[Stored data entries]
^^^^
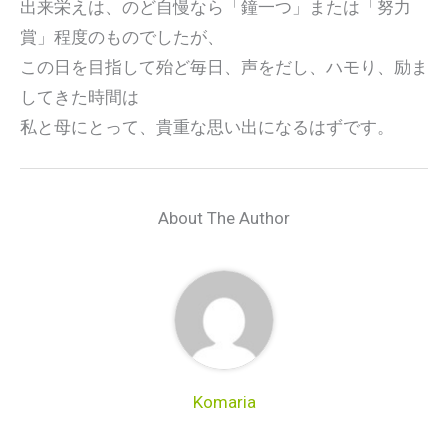
出来栄えは、のど自慢なら「鐘一つ」または「努力
賞」程度のものでしたが、
この日を目指して殆ど毎日、声をだし、ハモり、励ま
してきた時間は
私と母にとって、貴重な思い出になるはずです。
About The Author
Komaria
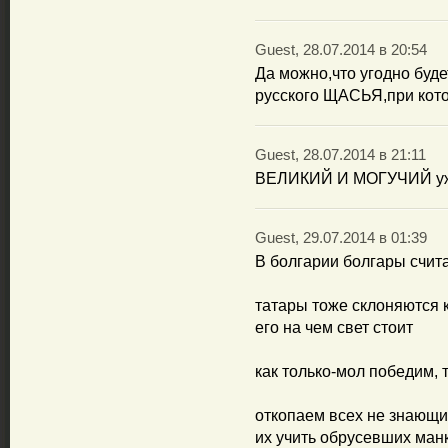
Guest, 28.07.2014 в 20:54
Да можно,что угодно буде
русского ЩАСЬЯ,при кот
Guest, 28.07.2014 в 21:11
ВЕЛИКИЙ И МОГУЧИЙ уже 
Guest, 29.07.2014 в 01:39
В болгарии болгары счит
татары тоже склоняются к
его на чем свет стоит
как только-мол победим, 
откопаем всех не знающих
их учить обрусевших ман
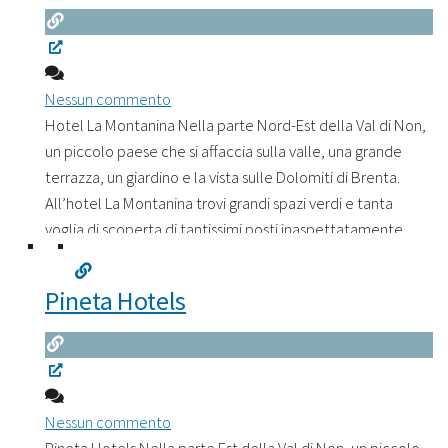
Nessun commento
Hotel La Montanina Nella parte Nord-Est della Val di Non,
un piccolo paese che si affaccia sulla valle, una grande
terrazza, un giardino e la vista sulle Dolomiti di Brenta.
All’hotel La Montanina trovi grandi spazi verdi e tanta
voglia di scoperta di tantissimi posti inaspettatamente
spettacolari. L’hotel La Montanina a Malosco è immerso
nei colori, la natura tutta intorno decide
Leggi tutto...
Pineta Hotels
Nessun commento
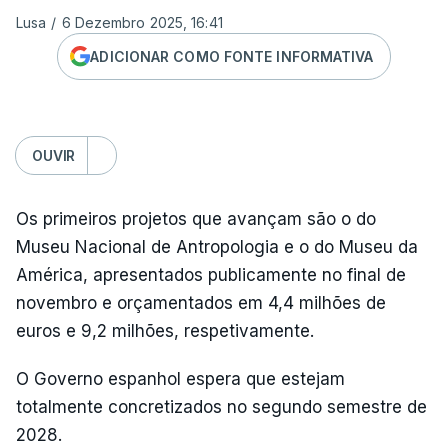
Lusa
/
6 Dezembro 2025, 16:41
ADICIONAR COMO FONTE INFORMATIVA
OUVIR
Os primeiros projetos que avançam são o do
Museu Nacional de Antropologia e o do Museu da
América, apresentados publicamente no final de
novembro e orçamentados em 4,4 milhões de
euros e 9,2 milhões, respetivamente.
O Governo espanhol espera que estejam
totalmente concretizados no segundo semestre de
2028.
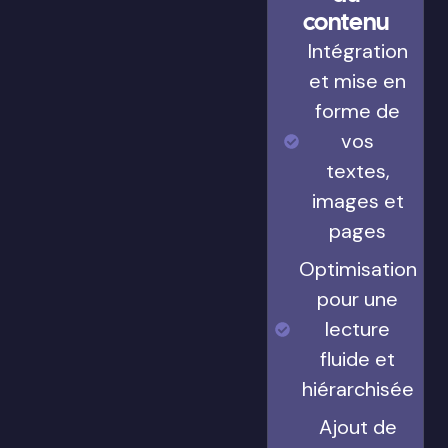
contenu
Intégration
et mise en
forme de
vos
textes,
images et
pages
Optimisation
pour une
lecture
fluide et
hiérarchisée
Ajout de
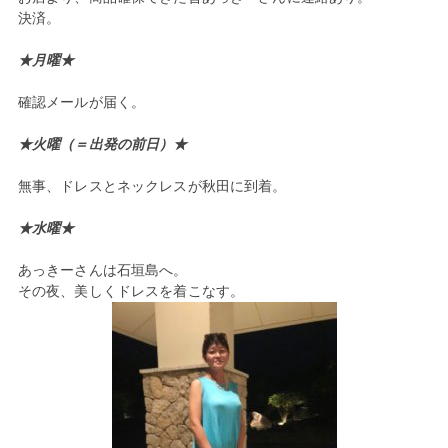
決済。
★月曜★
確認メールが届く。
★火曜（＝出発の前日）★
無事、ドレスとネックレスが秋田に到着。
★水曜★
あっきーさんは石垣島へ。
その夜、美しくドレスを着こなす。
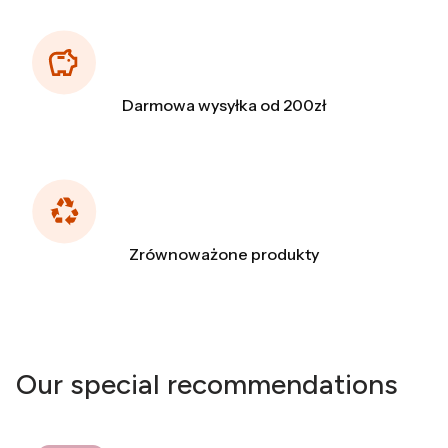
Darmowa wysyłka od 200zł
Zrównoważone produkty
Our special recommendations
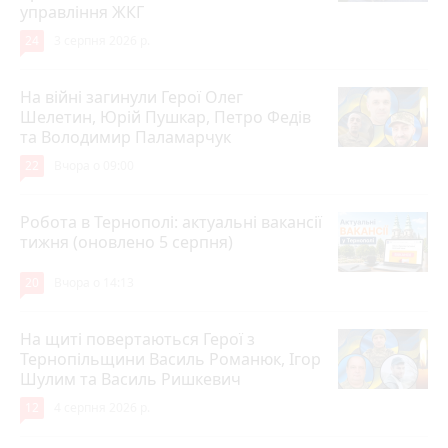
управління ЖКГ
24
3 серпня 2026 р.
На війні загинули Герої Олег
Шелетин, Юрій Пушкар, Петро Федів
та Володимир Паламарчук
22
Вчора о 09:00
Робота в Тернополі: актуальні вакансії
тижня (оновлено 5 серпня)
20
Вчора о 14:13
На щиті повертаються Герої з
Тернопільщини Василь Романюк, Ігор
Шулим та Василь Ришкевич
12
4 серпня 2026 р.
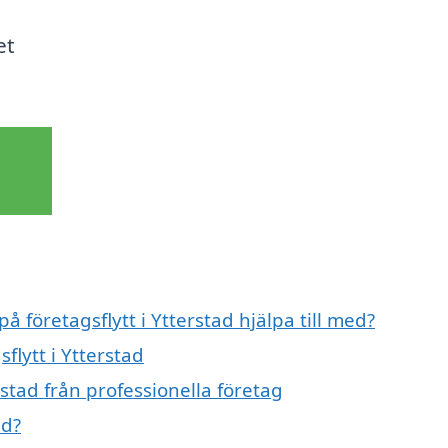
et
å företagsflytt i Ytterstad hjälpa till med?
flytt i Ytterstad
rstad från professionella företag
ad?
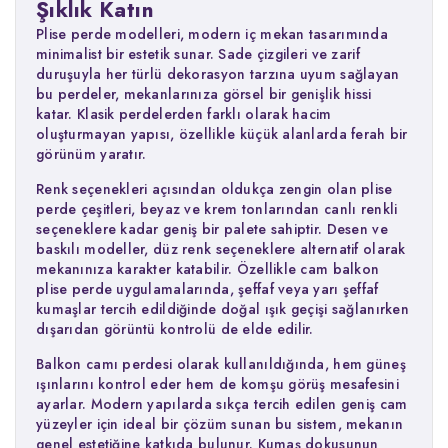
Şıklık Katın
Plise perde modelleri, modern iç mekan tasarımında
minimalist bir estetik sunar. Sade çizgileri ve zarif
duruşuyla her türlü dekorasyon tarzına uyum sağlayan
bu perdeler, mekanlarınıza görsel bir genişlik hissi
katar. Klasik perdelerden farklı olarak hacim
oluşturmayan yapısı, özellikle küçük alanlarda ferah bir
görünüm yaratır.
Renk seçenekleri açısından oldukça zengin olan plise
perde çeşitleri, beyaz ve krem tonlarından canlı renkli
seçeneklere kadar geniş bir palete sahiptir. Desen ve
baskılı modeller, düz renk seçeneklere alternatif olarak
mekanınıza karakter katabilir. Özellikle cam balkon
plise perde uygulamalarında, şeffaf veya yarı şeffaf
kumaşlar tercih edildiğinde doğal ışık geçişi sağlanırken
dışarıdan görüntü kontrolü de elde edilir.
Balkon camı perdesi olarak kullanıldığında, hem güneş
ışınlarını kontrol eder hem de komşu görüş mesafesini
ayarlar. Modern yapılarda sıkça tercih edilen geniş cam
yüzeyler için ideal bir çözüm sunan bu sistem, mekanın
genel estetiğine katkıda bulunur. Kumaş dokusunun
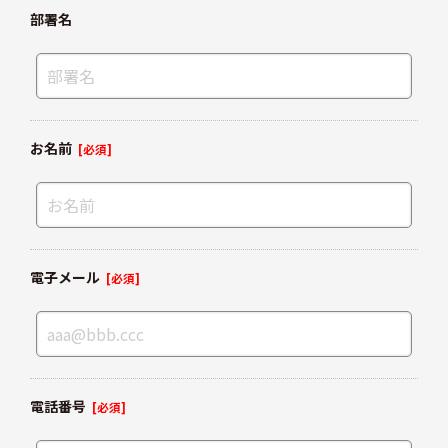
部署名
お名前
[必須]
電子メール
[必須]
電話番号
[必須]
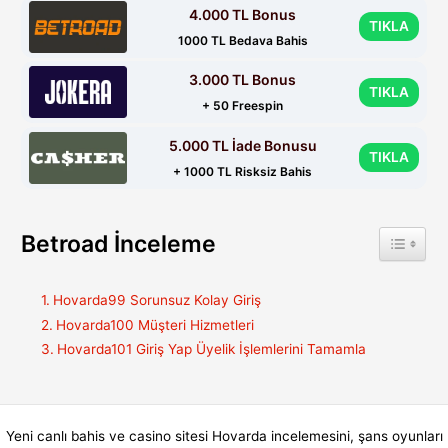
4.000 TL Bonus
TIKLA
1000 TL Bedava Bahis
3.000 TL Bonus
TIKLA
+ 50 Freespin
5.000 TL İade Bonusu
TIKLA
+ 1000 TL Risksiz Bahis
Betroad İnceleme
Toggle 
Hovarda99 Sorunsuz Kolay Giriş
Hovarda100 Müşteri Hizmetleri
Hovarda101 Giriş Yap Üyelik İşlemlerini Tamamla
Yeni canlı bahis ve casino sitesi Hovarda incelemesini, şans oyunları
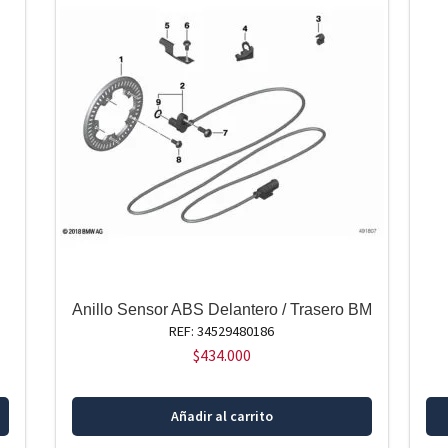
Anillo Sensor ABS Delantero / Trasero BM
REF: 34529480186
$
434.000
Añadir al carrito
^^^^
Exercise details:
With images omitted, output the data exactly as given.

Response:
出来栄えは、のど自慢なら「鐘一つ」または「努力
賞」程度のものでしたが、
この日を目指して殆ど毎日、声をだし、ハモり、励ま
してきた時間は
私と母にとって、貴重な思い出になるはずです。
About The Author
Komaria
Guest, 28.07.2014 в 20:54
Да можно,что угодно буде
русского ЩАСЬЯ,при кот
Guest, 28.07.2014 в 21:11
ВЕЛИКИЙ И МОГУЧИЙ уже 
Guest, 29.07.2014 в 01:39
В болгарии болгары счит
татары тоже склоняются к
его на чем свет стоит
как только-мол победим, 
откопаем всех не знающих
их учить обрусевших ман
Nessun commento
Hotel La Montanina Nella parte Nord-Est della Val di Non,
un piccolo paese che si affaccia sulla valle, una grande
terrazza, un giardino e la vista sulle Dolomiti di Brenta.
All’hotel La Montanina trovi grandi spazi verdi e tanta
voglia di scoperta di tantissimi posti inaspettatamente
spettacolari. L’hotel La Montanina a Malosco è immerso
nei colori, la natura tutta intorno decide
Leggi tutto...
Pineta Hotels
Nessun commento
Lusa
/
6 Dezembro 2025, 16:41
ADICIONAR COMO FONTE INFORMATIVA
OUVIR
Os primeiros projetos que avançam são o do
Museu Nacional de Antropologia e o do Museu da
América, apresentados publicamente no final de
novembro e orçamentados em 4,4 milhões de
euros e 9,2 milhões, respetivamente.
O Governo espanhol espera que estejam
totalmente concretizados no segundo semestre de
2028.
contenu
Intégration
et mise en
forme de
vos
textes,
images et
pages
Optimisation
pour une
lecture
fluide et
hiérarchisée
Ajout de
決済。
★月曜★
確認メールが届く。
★火曜（＝出発の前日）★
無事、ドレスとネックレスが秋田に到着。
★水曜★
あっきーさんは石垣島へ。
その夜、美しくドレスを着こなす。
Darmowa wysyłka od 200zł
Zrównoważone produkty
Our special recommendations
управління ЖКГ
24
3 серпня 2026 р.
На війні загинули Герої Олег
Шелетин, Юрій Пушкар, Петро Федів
та Володимир Паламарчук
22
Вчора о 09:00
Робота в Тернополі: актуальні вакансії
тижня (оновлено 5 серпня)
20
Вчора о 14:13
На щиті повертаються Герої з
Тернопільщини Василь Романюк, Ігор
Шулим та Василь Ришкевич
12
4 серпня 2026 р.
et
å företagsflytt i Ytterstad hjälpa till med?
flytt i Ytterstad
rstad från professionella företag
ad?
Şıklık Katın
Plise perde modelleri, modern iç mekan tasarımında
minimalist bir estetik sunar. Sade çizgileri ve zarif
duruşuyla her türlü dekorasyon tarzına uyum sağlayan
bu perdeler, mekanlarınıza görsel bir genişlik hissi
katar. Klasik perdelerden farklı olarak hacim
oluşturmayan yapısı, özellikle küçük alanlarda ferah bir
görünüm yaratır.
Renk seçenekleri açısından oldukça zengin olan plise
perde çeşitleri, beyaz ve krem tonlarından canlı renkli
seçeneklere kadar geniş bir palete sahiptir. Desen ve
baskılı modeller, düz renk seçeneklere alternatif olarak
mekanınıza karakter katabilir. Özellikle cam balkon
plise perde uygulamalarında, şeffaf veya yarı şeffaf
kumaşlar tercih edildiğinde doğal ışık geçişi sağlanırken
dışarıdan görüntü kontrolü de elde edilir.
Balkon camı perdesi olarak kullanıldığında, hem güneş
ışınlarını kontrol eder hem de komşu görüş mesafesini
ayarlar. Modern yapılarda sıkça tercih edilen geniş cam
yüzeyler için ideal bir çözüm sunan bu sistem, mekanın
genel estetiğine katkıda bulunur. Kumaş dokusunun
部署名
お名前
[必須]
電子メール
[必須]
電話番号
[必須]
4.000 TL Bonus
TIKLA
1000 TL Bedava Bahis
3.000 TL Bonus
TIKLA
+ 50 Freespin
5.000 TL İade Bonusu
TIKLA
+ 1000 TL Risksiz Bahis
Betroad İnceleme
Toggle 
Hovarda99 Sorunsuz Kolay Giriş
Hovarda100 Müşteri Hizmetleri
Hovarda101 Giriş Yap Üyelik İşlemlerini Tamamla
Yeni canlı bahis ve casino sitesi Hovarda incelemesini, şans oyunları
Anillo Sensor ABS Delantero / Trasero BM
REF: 34529480186
$
434.000
Añadir al carrito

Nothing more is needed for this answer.